In May, 1964 the Rhodesian Government appointed a South African propaganda specialist, Ivor Benson, as a special adviser attached to their Ministry of Information. He had previously held an appointment as adviser in the South African Broadcasting Corporation. It has been said that he had Mosleyite sympathies.

2. It was Benson's task to build up an effective propaganda machine: and in it he had the active encouragement and support of P K van der Byl, who had been appointed to the newly-created post of Parliamentary Secretary for Information in March, 1964.

3. Specific measures included the following:

 

Broadcasting

(a) The Rhodesian Broadcasting Corporation, a statutory body, was subjected to close Government control. This primarily affected the content of news bulletins and news commentaries, and the interference led to a series of resignations of BBC staff.

(b) In December, 1964 there was instituted a regular weekly radio commentary (prepared by the Ministry of Information) which by the technique of selective and slanted reporting attempted to build up a black picture of the independent African states to the north, combined with an image of Rhodesia, South Africa and the adjacent Portuguese territories as havens of good government and fair play.

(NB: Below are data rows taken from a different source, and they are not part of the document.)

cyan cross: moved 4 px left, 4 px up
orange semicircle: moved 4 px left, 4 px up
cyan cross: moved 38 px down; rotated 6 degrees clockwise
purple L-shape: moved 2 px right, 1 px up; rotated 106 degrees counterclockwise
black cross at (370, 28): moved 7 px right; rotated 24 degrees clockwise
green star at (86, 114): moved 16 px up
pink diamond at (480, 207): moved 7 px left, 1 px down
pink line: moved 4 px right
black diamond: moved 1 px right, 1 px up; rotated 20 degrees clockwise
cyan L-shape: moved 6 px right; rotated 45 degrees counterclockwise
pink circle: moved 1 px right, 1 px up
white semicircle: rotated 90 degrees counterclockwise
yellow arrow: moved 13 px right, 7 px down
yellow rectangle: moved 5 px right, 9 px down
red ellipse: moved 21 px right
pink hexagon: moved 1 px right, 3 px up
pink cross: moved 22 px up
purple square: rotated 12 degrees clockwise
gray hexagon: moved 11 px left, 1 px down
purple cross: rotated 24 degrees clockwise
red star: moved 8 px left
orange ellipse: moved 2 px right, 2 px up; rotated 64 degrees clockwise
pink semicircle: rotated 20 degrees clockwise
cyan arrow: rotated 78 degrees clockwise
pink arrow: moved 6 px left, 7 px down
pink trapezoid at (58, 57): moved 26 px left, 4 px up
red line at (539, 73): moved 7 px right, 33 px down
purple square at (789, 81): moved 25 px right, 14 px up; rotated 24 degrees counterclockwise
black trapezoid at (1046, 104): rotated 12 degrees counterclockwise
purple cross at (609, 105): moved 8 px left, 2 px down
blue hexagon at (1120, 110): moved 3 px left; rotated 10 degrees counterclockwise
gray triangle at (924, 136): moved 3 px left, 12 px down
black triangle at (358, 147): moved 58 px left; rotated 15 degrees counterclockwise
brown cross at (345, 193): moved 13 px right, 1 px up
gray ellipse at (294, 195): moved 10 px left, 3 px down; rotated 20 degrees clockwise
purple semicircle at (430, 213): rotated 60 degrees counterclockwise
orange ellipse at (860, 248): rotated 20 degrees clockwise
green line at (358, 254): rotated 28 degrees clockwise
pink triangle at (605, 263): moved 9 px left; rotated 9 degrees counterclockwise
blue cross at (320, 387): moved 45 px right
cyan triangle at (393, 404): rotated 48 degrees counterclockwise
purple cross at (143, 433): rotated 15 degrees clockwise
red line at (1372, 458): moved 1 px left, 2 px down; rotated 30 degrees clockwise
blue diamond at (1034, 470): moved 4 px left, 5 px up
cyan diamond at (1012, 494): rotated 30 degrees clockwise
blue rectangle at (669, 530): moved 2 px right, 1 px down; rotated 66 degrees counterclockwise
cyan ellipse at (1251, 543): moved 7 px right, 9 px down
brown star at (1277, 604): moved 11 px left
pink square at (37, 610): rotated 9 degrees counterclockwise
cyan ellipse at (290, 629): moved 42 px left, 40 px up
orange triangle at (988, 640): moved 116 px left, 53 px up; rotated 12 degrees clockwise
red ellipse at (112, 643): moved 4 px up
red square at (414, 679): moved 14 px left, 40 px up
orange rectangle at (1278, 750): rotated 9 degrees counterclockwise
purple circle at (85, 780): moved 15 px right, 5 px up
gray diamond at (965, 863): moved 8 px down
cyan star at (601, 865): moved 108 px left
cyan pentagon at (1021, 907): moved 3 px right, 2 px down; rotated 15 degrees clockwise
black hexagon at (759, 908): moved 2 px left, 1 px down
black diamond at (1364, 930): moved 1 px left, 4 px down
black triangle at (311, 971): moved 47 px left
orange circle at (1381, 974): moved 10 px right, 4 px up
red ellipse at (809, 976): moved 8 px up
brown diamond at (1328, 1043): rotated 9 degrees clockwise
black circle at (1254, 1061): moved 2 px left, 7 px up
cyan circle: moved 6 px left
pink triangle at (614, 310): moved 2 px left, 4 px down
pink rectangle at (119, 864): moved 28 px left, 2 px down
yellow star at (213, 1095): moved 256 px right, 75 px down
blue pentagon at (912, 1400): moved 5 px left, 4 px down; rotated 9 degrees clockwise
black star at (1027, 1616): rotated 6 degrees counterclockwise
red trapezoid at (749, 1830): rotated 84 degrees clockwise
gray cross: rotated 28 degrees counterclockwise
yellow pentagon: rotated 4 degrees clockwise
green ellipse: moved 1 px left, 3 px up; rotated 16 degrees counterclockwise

(c) At the end of 1964 relays of BBC news bulletins were reduced, those excised being replaced by South African broadcasts.

(d) Also at the end of 1964 Rhodesia Television, an independ­ent commercial concern, was taken over by the Government (by purchase of a majority share-holding) and thereafter controlled as closely as RBC. Even before the take-over, the Government had on more than one occasion intervened "in the national interest" to prevent television appearances by certain persona, including Joshua Nkomo and the liberal Hardwicke Holderness.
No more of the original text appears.